Hi, I'm testing after upgrading to 0.19.9 and I fo...
# questions
a
Hi, I'm testing after upgrading to 0.19.9 and I found what seems like a bug - after running the pipeline for the second time with a runner (like during test cases) the output is no longer saved (in catalog or returned as a value from pipeline). That wasn't the case in 0.19.8
👀 3
n
Could you share an example? This sounds suspicious, which runner are you using? I only recall a minor change with ThreadRunner
a
trying to reproduce with spaceflights
Ok
I'll make a github ticket
👍🏼 1
@Kacper Leśniara
k
This unfortunately results in making the packaged model servers with kedro-mlflow work only once, then they need a reboot. FYI @Yolan Honoré-Rougé
👍 1
a
when will we start making things that actually can last? one use cutlery, one use batteries, now we get a one use servers >...<
🤣 3
m
Is this caused by the catalog work? @Elena Khaustova
a
it seems like
👀 1
e
I was able to reproduce it, looking into it
🙌 3
Here is the explanation and fix: https://github.com/kedro-org/kedro/pull/4236
👀 1
🙌 1
n
I leave a comment there.

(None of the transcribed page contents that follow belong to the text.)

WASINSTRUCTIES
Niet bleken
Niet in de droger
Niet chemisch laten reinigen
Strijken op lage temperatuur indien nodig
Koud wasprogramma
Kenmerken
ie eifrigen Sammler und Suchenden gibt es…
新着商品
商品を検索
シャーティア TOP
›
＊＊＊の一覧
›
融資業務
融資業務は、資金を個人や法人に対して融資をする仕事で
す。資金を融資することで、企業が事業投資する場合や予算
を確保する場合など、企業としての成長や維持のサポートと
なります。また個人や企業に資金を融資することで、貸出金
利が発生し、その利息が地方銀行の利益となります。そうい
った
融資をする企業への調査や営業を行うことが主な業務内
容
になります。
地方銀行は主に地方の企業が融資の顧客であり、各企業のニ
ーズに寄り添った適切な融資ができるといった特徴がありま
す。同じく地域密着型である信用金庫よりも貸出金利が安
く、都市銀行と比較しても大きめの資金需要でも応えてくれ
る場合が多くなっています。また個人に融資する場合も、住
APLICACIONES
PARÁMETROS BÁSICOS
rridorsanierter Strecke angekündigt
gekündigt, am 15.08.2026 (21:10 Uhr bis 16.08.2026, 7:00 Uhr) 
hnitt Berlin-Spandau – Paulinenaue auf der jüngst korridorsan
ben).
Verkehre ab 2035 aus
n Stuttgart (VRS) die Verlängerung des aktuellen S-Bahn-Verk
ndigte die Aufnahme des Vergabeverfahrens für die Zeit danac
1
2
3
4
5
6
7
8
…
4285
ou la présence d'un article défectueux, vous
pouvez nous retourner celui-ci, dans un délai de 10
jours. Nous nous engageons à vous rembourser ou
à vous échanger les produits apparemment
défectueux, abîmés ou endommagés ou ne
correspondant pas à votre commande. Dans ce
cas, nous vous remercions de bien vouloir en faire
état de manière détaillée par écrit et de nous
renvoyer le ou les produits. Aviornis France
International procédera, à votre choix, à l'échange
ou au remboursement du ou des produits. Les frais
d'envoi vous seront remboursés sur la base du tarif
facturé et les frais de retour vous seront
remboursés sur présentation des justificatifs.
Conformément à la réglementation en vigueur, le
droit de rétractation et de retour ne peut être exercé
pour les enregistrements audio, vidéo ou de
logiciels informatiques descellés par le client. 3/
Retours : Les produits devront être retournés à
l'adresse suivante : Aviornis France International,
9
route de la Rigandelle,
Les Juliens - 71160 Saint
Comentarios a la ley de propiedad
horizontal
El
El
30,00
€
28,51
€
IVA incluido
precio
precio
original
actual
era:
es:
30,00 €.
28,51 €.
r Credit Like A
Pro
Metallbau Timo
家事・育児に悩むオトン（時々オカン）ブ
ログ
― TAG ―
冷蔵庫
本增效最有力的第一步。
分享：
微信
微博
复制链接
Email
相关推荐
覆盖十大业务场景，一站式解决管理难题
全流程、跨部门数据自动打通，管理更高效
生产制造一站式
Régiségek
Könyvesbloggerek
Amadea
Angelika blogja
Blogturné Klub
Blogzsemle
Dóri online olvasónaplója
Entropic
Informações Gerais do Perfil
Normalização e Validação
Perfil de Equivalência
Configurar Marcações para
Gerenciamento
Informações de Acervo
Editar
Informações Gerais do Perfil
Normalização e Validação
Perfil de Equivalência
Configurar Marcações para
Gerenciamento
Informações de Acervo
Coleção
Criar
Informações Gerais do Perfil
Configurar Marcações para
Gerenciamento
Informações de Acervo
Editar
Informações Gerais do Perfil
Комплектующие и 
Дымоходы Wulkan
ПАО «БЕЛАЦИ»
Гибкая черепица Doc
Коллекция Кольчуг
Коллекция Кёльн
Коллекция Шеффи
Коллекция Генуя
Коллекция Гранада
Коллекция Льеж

It's unclear to me why it breaks (?) I haven't been able to reproduce the error yet. I got a and b both
{}
when I run this on GitPod on 0.19.8 and 0.19.9
Is this how your test look like?
Copy code
def test_data_science_pipeline(caplog, dummy_data, dummy_parameters):

    pipeline = (
        create_ds_pipeline()
        .from_nodes("split_data_node")
        .to_nodes("evaluate_model_node")
    )
    catalog = DataCatalog()
    catalog.add_feed_dict(
        {
            "model_input_table" : dummy_data,
            "params:model_options": dummy_parameters["model_options"],
        }
    )
    
    a = SequentialRunner().run(pipeline, catalog)
    b = SequentialRunner().run(pipeline, catalog)
    assert a == b
e
@Nok Lam Chan change the test and you’ll reproduce
Copy code
pipeline = (
        create_ds_pipeline()
        .from_nodes("split_data_node")
        .to_nodes("train_model_node")
    )
evaluate_model_node
does not return anything
and there are no
free_outputs
n
ya ok, as the issue describe using the test we have in the starter and I cannot reproduce it.
let me try
@Elena Khaustova I updated the comment there with the new test, I still think there is an issue with the memory dataset definition
Copy code
pipeline.outputs()={'y_test', 'X_test', 'regressor'}
registered_ds=['params:model_options', 'model_input_table']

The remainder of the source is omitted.